Burcroff and Koons then brought their sourdough to the East End Food Market in Riverhead, adding items like cinnamon rolls and pizza crust to their list.

“By the time we got to the farmers market, it had maxed out,” Koons said. “We manufacture close to 200 articles [a week] between sourdough, pizza dough and cinnamon rolls”.

Today, you can find Jamesport Sourdough and Coffee Co. products on the North Fork at Sang Lee Farms, Lombardi’s Love Lane Market and Southold General with delivery on Saturdays for all locations and Thursdays for Sang Lee Farms.

“When people see home bakeries and they have Saturday as their only delivery day, I think people think of it as ‘Oh, that’s a fun hobby,’ but if you’re making large quantities, it takes days to get done. done,” Burcroff explained.

The couple spends six days a week keeping Jamesport Sourdough and Coffee Co. running—seven, if you count the Sunday starter feed.

As the sole employees of the bakery, they alternate between working and caring for their two children and dog. For the first four days of the week, Burcroff is in the kitchen, mixing and shaping the dough. “For every day of baking, there are two days of preparation,” he explained. Once it’s time to bake, her husband heads out to the family barn, where they have a commercial steam-injected oven.

“He’s Silicon Valley by day and a sourdough chef by night,” Burcroff quipped. As a full-time CFO in the technology industry, Koons bakes at night, when traditional work hours have ended. On these nights, he sacrifices sleep to bake bread in an oven that can only fit 12 loaves at a time, and with so many orders, there’s rarely enough time or space for extras.
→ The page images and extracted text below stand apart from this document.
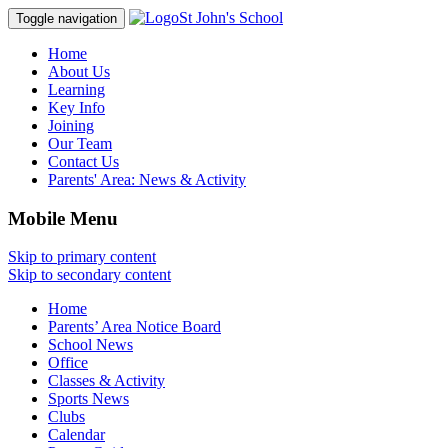
St John's School
Toggle navigation
Home
About Us
Learning
Key Info
Joining
Our Team
Contact Us
Parents' Area:
News & Activity
Mobile Menu
Skip to primary content
Skip to secondary content
Home
Parents’ Area Notice Board
School News
Office
Classes & Activity
Sports News
Clubs
Calendar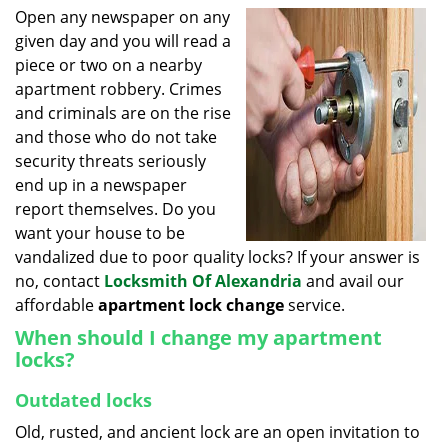
i
Open any newspaper on any
g
given day and you will read a
a
piece or two on a nearby
t
apartment robbery. Crimes
i
and criminals are on the rise
o
and those who do not take
n
security threats seriously
end up in a newspaper
report themselves. Do you
want your house to be
vandalized due to poor quality locks? If your answer is
no, contact
Locksmith Of Alexandria
and avail our
affordable
apartment lock change
service.
When should I change my apartment
locks?
Outdated locks
Old, rusted, and ancient lock are an open invitation to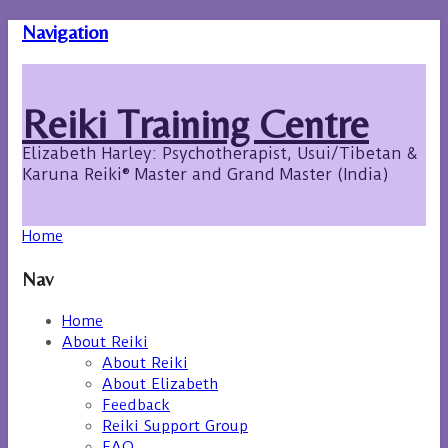
Navigation
Reiki Training Centre
Elizabeth Harley: Psychotherapist, Usui/Tibetan &
Karuna Reiki® Master and Grand Master (India)
Home
Nav
Home
About Reiki
About Reiki
About Elizabeth
Feedback
Reiki Support Group
FAQ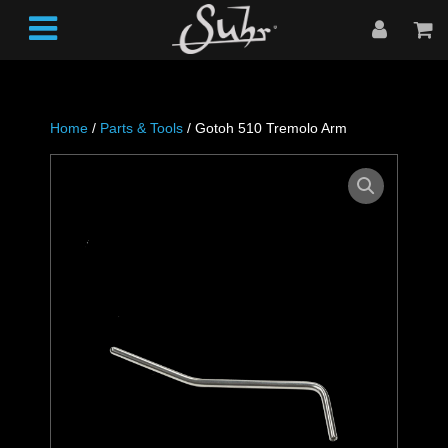
Home
/
Parts & Tools
/ Gotoh 510 Tremolo Arm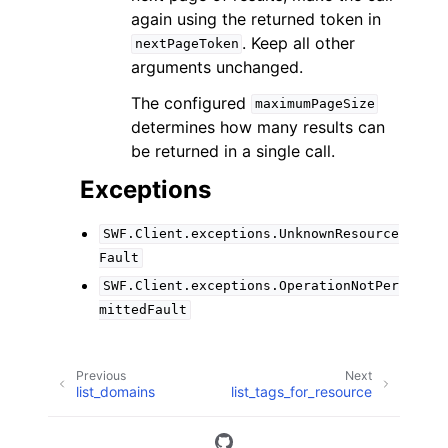
again using the returned token in
. Keep all other
nextPageToken
arguments unchanged.
The configured
maximumPageSize
determines how many results can
be returned in a single call.
Exceptions
SWF.Client.exceptions.UnknownResource
Fault
SWF.Client.exceptions.OperationNotPer
mittedFault
Previous
Next
list_domains
list_tags_for_resource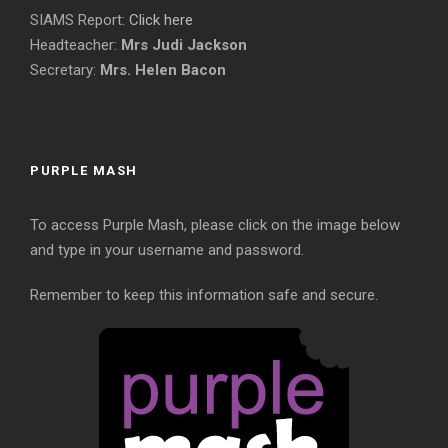
SIAMS Report:
Click here
Headteacher:
Mrs Judi Jackson
Secretary:
Mrs. Helen Bacon
PURPLE MASH
To access Purple Mash, please click on the image below
and type in your username and password.
Remember to keep this information safe and secure.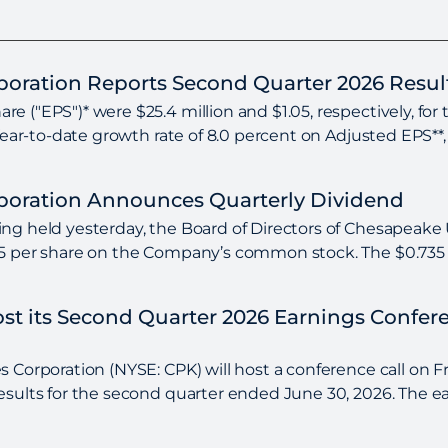
rporation Reports Second Quarter 2026 Resul
e ("EPS")* were $25.4 million and $1.05, respectively, for
 Year-to-date growth rate of 8.0 percent on Adjusted EPS**,
rporation Announces Quarterly Dividend
ng held yesterday, the Board of Directors of Chesapeake U
35 per share on the Company’s common stock. The $0.735 pe
Host its Second Quarter 2026 Earnings Confe
 Corporation (NYSE: CPK) will host a conference call on Fri
esults for the second quarter ended June 30, 2026. The ear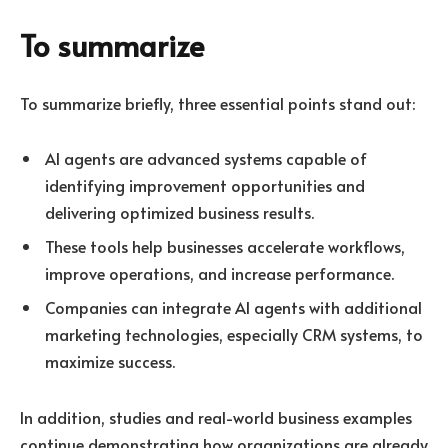
To summarize
To summarize briefly, three essential points stand out:
AI agents are advanced systems capable of
identifying improvement opportunities and
delivering optimized business results.
These tools help businesses accelerate workflows,
improve operations, and increase performance.
Companies can integrate AI agents with additional
marketing technologies, especially CRM systems, to
maximize success.
In addition, studies and real-world business examples
continue demonstrating how organizations are already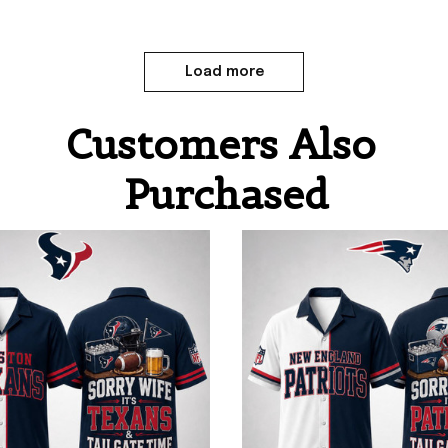
Load more
Customers Also 
Purchased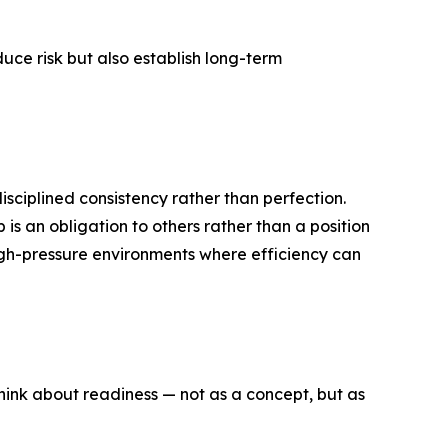
duce risk but also establish long-term
isciplined consistency rather than perfection.
 is an obligation to others rather than a position
high-pressure environments where efficiency can
hink about readiness — not as a concept, but as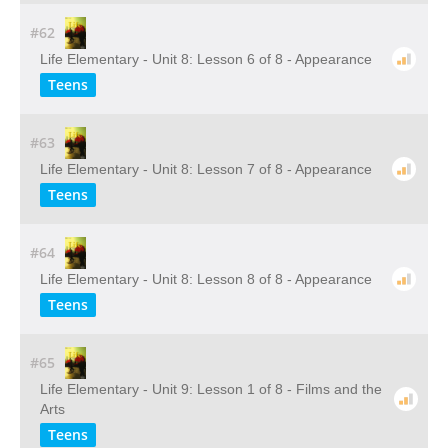
#62
Life Elementary - Unit 8: Lesson 6 of 8 - Appearance
Teens
#63
Life Elementary - Unit 8: Lesson 7 of 8 - Appearance
Teens
#64
Life Elementary - Unit 8: Lesson 8 of 8 - Appearance
Teens
#65
Life Elementary - Unit 9: Lesson 1 of 8 - Films and the
Arts
Teens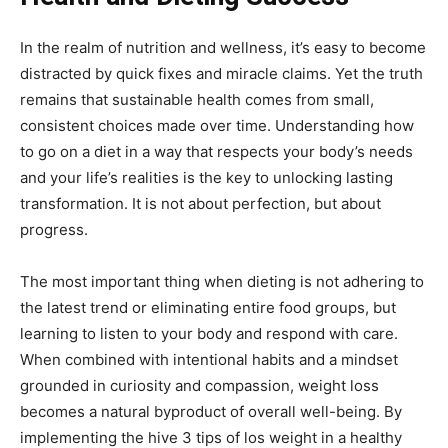
In the realm of nutrition and wellness, it’s easy to become
distracted by quick fixes and miracle claims. Yet the truth
remains that sustainable health comes from small,
consistent choices made over time. Understanding how
to go on a diet in a way that respects your body’s needs
and your life’s realities is the key to unlocking lasting
transformation. It is not about perfection, but about
progress.
The most important thing when dieting is not adhering to
the latest trend or eliminating entire food groups, but
learning to listen to your body and respond with care.
When combined with intentional habits and a mindset
grounded in curiosity and compassion, weight loss
becomes a natural byproduct of overall well-being. By
implementing the hive 3 tips of los weight in a healthy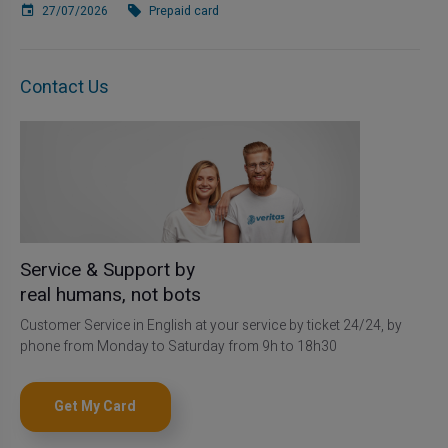
27/07/2026
Prepaid card
Contact Us
Service & Support by
real humans, not bots
Customer Service in English at your service by ticket 24/24, by
phone from Monday to Saturday from 9h to 18h30
Get My Card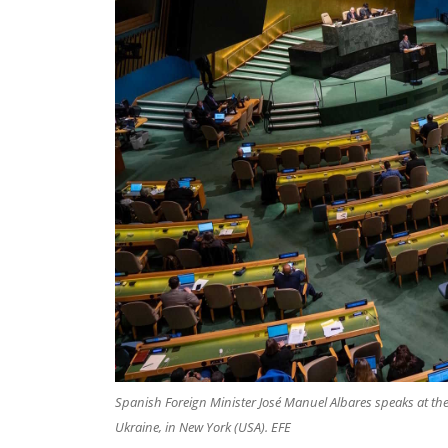
Spanish Foreign Minister José Manuel Albares speaks at the
Ukraine, in New York (USA). EFE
“We have a typical shoemaker situation,” Burcroff explained. “We’re making bread for everyone else and then we don’t have bread for ourselves, which is a bit ridiculous.”

From the beginning, the couple have offered a window into their home business on Instagram, where they document the creative—and sometimes messy—realities of running a home bakery.

“There are a lot of home bakers who got their start during the pandemic, and now I’m reading more of their accounts and I think we’re all feeling it,” Burcroff confessed. “There may be days where the house is covered in flour and bread, and it’s a mess, and there are baked goods everywhere, and I think, ‘why are we blowing up our house with this situation?’ ”

For both Burcroff and Koons, it all comes back to the community. That’s why, even with wholesale accounts, they still try to offer porch vans to their original customers as often as possible.

“It’s a fundamental part of our DNA,” Burcroff said. “That’s why we wouldn’t abandon it.” Staying true to her mission, she and her husband also teach “bread education” classes at community events and at her children’s school.

“I think people recognize that it’s not an easy thing to do, they appreciate the time and work that goes into it, and they really appreciate that we can bring the sourdough to them,” Koons said. “The amount of support and love is overwhelming, and one of the big reasons we love to keep doing it.”